In 2009, British actor Stephen Fry said, "there's been a history of rightwing Catholicism which has been deeply disturbing for those of us who know a little history and remember which side of the border Auschwitz was on." Historian Timothy Garton-Ash cited Fry because "the automatic equation of Poland with Catholicism, nationalism and antisemitism – and thence a slide to guilt by association with the Holocaust – is widespread" (Garton-Ash). Communism was on its deathbed, but still breathing, in 1989, when Walter Isaacson wrote in Time magazine that "there are no signs so far that Poland or Hungary will evolve toward a Western-style, genteel" political model (Isaacson emphasis added). In a review of Jan Tomasz Gross' Fear, Ira Rifkin, writing in Baltimore's Jewish Times weekly, approvingly quoted Gross' formulation of Poles as afflicted with a "'medieval prejudice' born of vile Christian fantasies about Jews." Dennis L. Harris, self-identified as an "Aware Jew," wrote in an Amazon review of Fear,

While today, [Poland's] younger generation is seemingly tolerant of jews and readily embrace the cultural trappings of Judaism, i.e the Klezmer festival held each year in Krakow and the 'jewish' style restaurants, stores etc. run by non-jews, one gets the feeling that not far below the surface could be a very strong return to anti-semitism and the accompaning violence. This book should be read by anyone who thinks that the Holacaust could never, ever happen again. Once one travels away from the major cities, local life has remaines much as it was 50, 60, 70 years ago. (Harris)

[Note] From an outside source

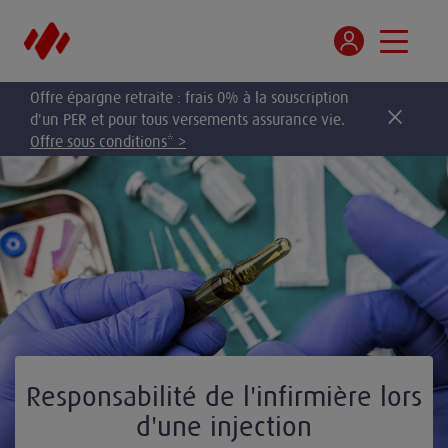
Offre épargne retraite : frais 0% à la souscription
d'un PER et pour tous versements assurance vie.
Offre sous conditions* >
Responsabilité de l'infirmière lors
d'une injection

In Harris' view, the location of peasant villages in the past indicates that they are likely sites of anti-Semitism, which, in this worldview, is of the past. Descriptions of Poland as "medieval" are not limited to post-Holocaust discourse. In the 1930s, organized American Jews petitioned the American government to intervene in Poland, which, they said, exhibited "the barbarism of the Middle Ages." The Federation of Polish Jews in America used "medieval" in a discussion of Polish-Jewish relations (Kapiszewski 160, 220).

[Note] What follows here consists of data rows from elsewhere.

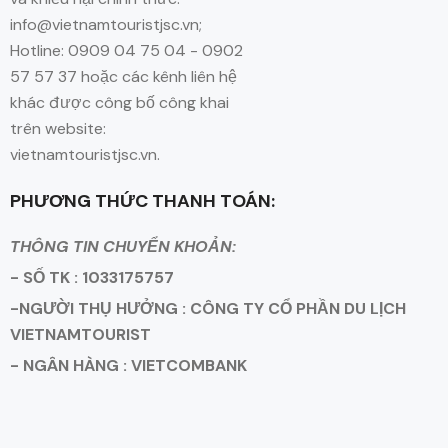
info@vietnamtouristjsc.vn;
Hotline: 0909 04 75 04 - 0902
57 57 37 hoặc các kênh liên hệ
khác được công bố công khai
trên website:
vietnamtouristjsc.vn.
PHƯƠNG THỨC THANH TOÁN:
THÔNG TIN CHUYỂN KHOẢN:
- SỐ TK : 1033175757
-NGƯỜI THỤ HƯỞNG : CÔNG TY CỔ PHẦN DU LỊCH
VIETNAMTOURIST
- NGÂN HÀNG : VIETCOMBANK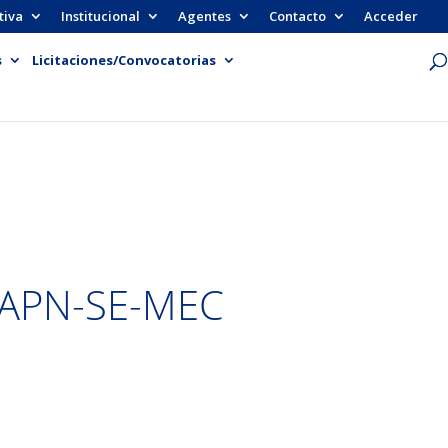
tiva
Institucional
Agentes
Contacto
Acceder
s
Licitaciones/Convocatorias
-APN-SE-MEC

The reflective reader will recognize several things wrong with the model that locates anti-Semitism in the past and that associates passing time and exposure to, or imitation of, the West with inevitable improvement. The medieval, 1264 Statute of Kalisz, issued by Polish Duke Boleslaus the Pious, encoding Jewish rights, showed "an awareness of the vulnerabilities and the needs felt by a small subject group which is sophisticated even by contemporary standards." Eva Hoffman described it as "a set of laws that could serve as an exemplary statement of minority rights today" (Hoffman Shtetl 30-1). In 1414, the Catholic Pole Pawel Wlodkowic argued for the rights of Pagan tribes in Christian lands. The 1573 Warsaw Confederation declared religious freedom. Poland was not a significant site of blood libels during the Middle Ages. Blood libel trials reached Poland from the West and increased during, and decreased after, the Enlightenment (Tazbir 236, 239). Nazism first took root, not in a Polish peasant village, but in Germany's Weimar Republic, a Western, liberal, modern democracy. Nazism was facilitated by modern technology, from the pesticide Zyklon B to IBM's punch card system. Clearly, the evolutionary model is inadequate to describe, or to provide solutions for, the problem at hand.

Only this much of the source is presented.